As we all know, mad cow disease is caused by a protein infection called prion. This protein can also infect people and cause nervous system diseases. In normal organisms, prions are protein for normal nerve activity, while the primary structure of pathogenic prions is exactly the same as that of normal prions, but the spatial structure is different. The study of this disease involves many basic biological problems. Why do protein with the same primary structure have different spatial structures? Is this inconsistent with the principles of anfinsen? Obviously, there are problems with protein's energy and stability.

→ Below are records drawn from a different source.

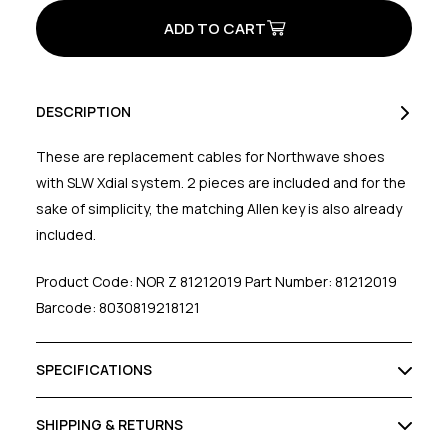
Braid
Braid
Cable
Cable
for
for
Xdial
Xdial
(Pair)
(Pair)
Black
Black
DESCRIPTION
These are replacement cables for Northwave shoes
with SLW Xdial system. 2 pieces are included and for the
sake of simplicity, the matching Allen key is also already
included.
Product Code: NOR Z 81212019 Part Number: 81212019
Barcode: 8030819218121
SPECIFICATIONS
SHIPPING & RETURNS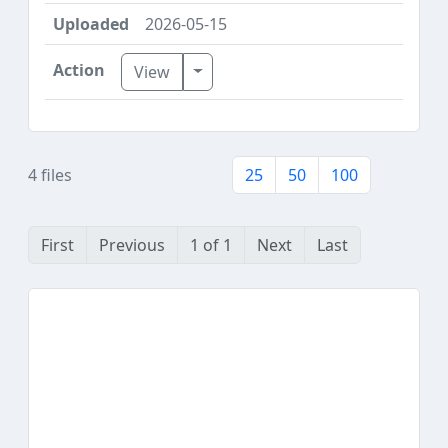
2026-05-15
Toggle Dropdown
View
4 files
25
50
100
First
Previous
1 of 1
Next
Last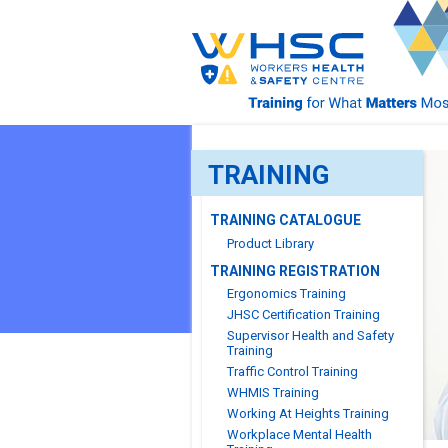
TRAINING
TRAINING CATALOGUE
Product Library
TRAINING REGISTRATION
Ergonomics Training
JHSC Certification Training
Supervisor Health and Safety
Training
Traffic Control Training
WHMIS Training
Working At Heights Training
Workplace Mental Health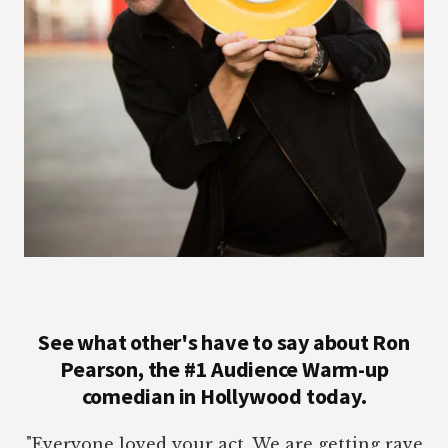
See what other's have to say about Ron
Pearson, the #1 Audience Warm-up
comedian in Hollywood today.
"Everyone loved your act. We are getting rave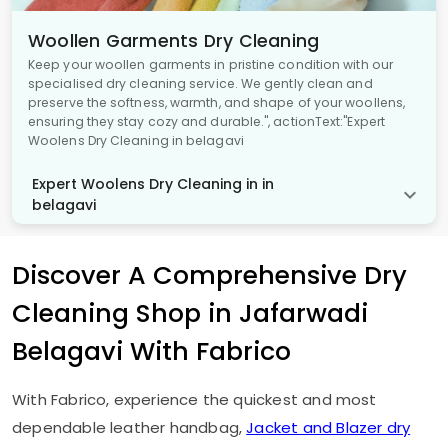
Woollen Garments Dry Cleaning
Keep your woollen garments in pristine condition with our
specialised dry cleaning service. We gently clean and
preserve the softness, warmth, and shape of your woollens,
ensuring they stay cozy and durable.", actionText:"Expert
Woolens Dry Cleaning in belagavi
Expert Woolens Dry Cleaning in in
belagavi
Discover A Comprehensive Dry
Cleaning Shop in
Jafarwadi
Belagavi
With Fabrico
With Fabrico, experience the quickest and most
dependable leather handbag,
Jacket and Blazer dry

It has always been thought that the change of protein's structure comes from the change of sequence, and the change of sequence comes from the change of gene, and life information is transmitted from nucleic acid to protein. The information of pathogenic prion has been proved by Nobel Prize winner Prusiner, and it does not come from genetic changes. Pathogenic protein prion makes normal protein prion into pathogenic folded state and be infected through the interaction between protein molecules! What is the nature and mechanism of this interaction? How can molecules that only change their folding state cause serious diseases? These problems can't be satisfactorily explained by traditional concepts, so they have caused heated debates in the scientific community, and the intensity and competitiveness of related research have also been greatly enhanced.

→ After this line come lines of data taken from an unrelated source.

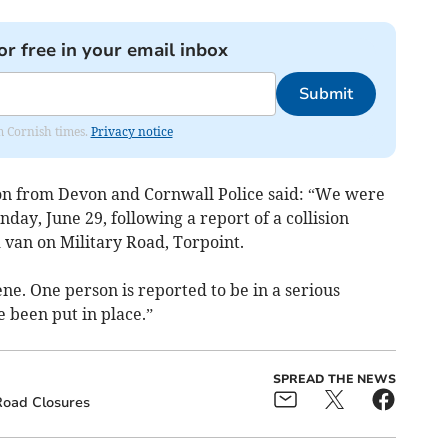
or free in your email inbox
Submit
om Cornish times.
Privacy notice
son from Devon and Cornwall Police said: “We were
day, June 29, following a report of a collision
 van on Military Road, Torpoint.
ne. One person is reported to be in a serious
e been put in place.”
SPREAD THE NEWS
oad Closures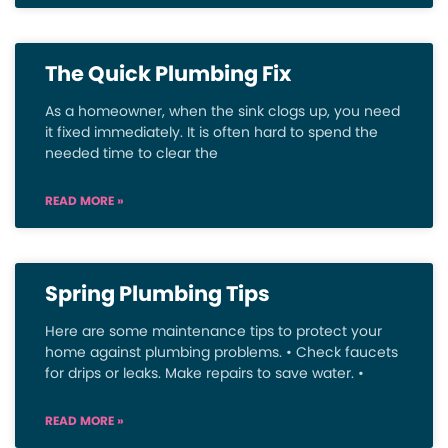
The Quick Plumbing Fix
As a homeowner, when the sink clogs up, you need
it fixed immediately. It is often hard to spend the
needed time to clear the
READ MORE »
Spring Plumbing Tips
Here are some maintenance tips to protect your
home against plumbing problems. • Check faucets
for drips or leaks. Make repairs to save water. •
READ MORE »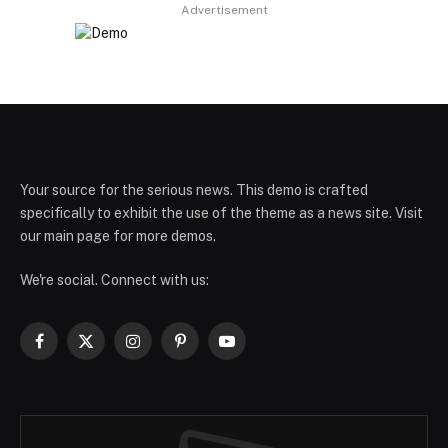
Advertisement
Your source for the serious news. This demo is crafted
specifically to exhibit the use of the theme as a news site. Visit
our main page for more demos.
We're social. Connect with us:
Facebook
X
Instagram
Pinterest
YouTube
(Twitter)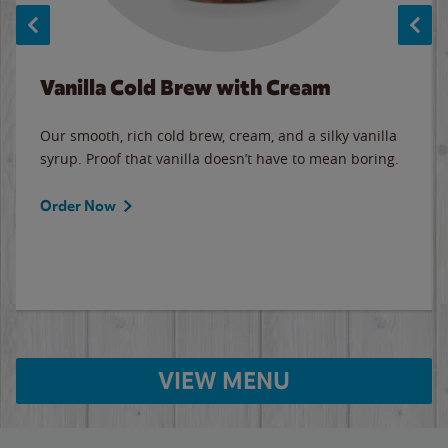
Vanilla Cold Brew with Cream
Our smooth, rich cold brew, cream, and a silky vanilla
syrup. Proof that vanilla doesn’t have to mean boring.
Order Now
VIEW MENU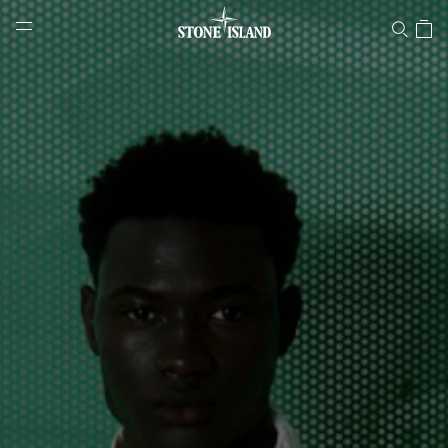
Stone Island Online Store
NAVIGATION.ARIA.GOTOMAINCONTENT
NAVIGATION.ARIA.
LABEL.SHOPPINGCOUNTRY
LUXEMBOURG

Other diseases caused by abnormal folding of protein, such as abnormal molecular aggregation or even precipitation or transport, include Alzheimer's disease, cystic fibrosis, familial hypercholesterolemia, familial amyloidosis, some tumors, cataracts, etc. Because molecular chaperone plays an important role in protein folding, the mutation of molecular chaperone itself will obviously cause protein folding abnormality and cause folding disease. With the deepening of protein's folding research, people will find more real pathogenic factors and more targeted treatments, and design more effective drugs. Now it is found that some small molecules can be used as ligands to cross cells and combine with mutant proteins, so that the mutant proteins that have lost their fighting ability can escape from "protein Quality Control System" and "fight with injuries". This small molecule is called "drug molecular chaperone" and is expected to become a new drug to treat "folding disease". The folding problem of newborn peptides or protein folding problem not only has important scientific significance, but also has important application value in bioengineering besides the above medical applications. Genetic engineering and protein engineering have gradually developed into big industries with output value of billions of dollars, and will have greater development after entering 2 1 century. However, it is often difficult to introduce exogenous DNA into simple microbial cells to synthesize polypeptide chains, which often cannot be correctly folded into bioactive proteins to form insoluble inclusions or degraded. The thorough solution of this "bottleneck" problem requires more understanding of the new peptide chain folding.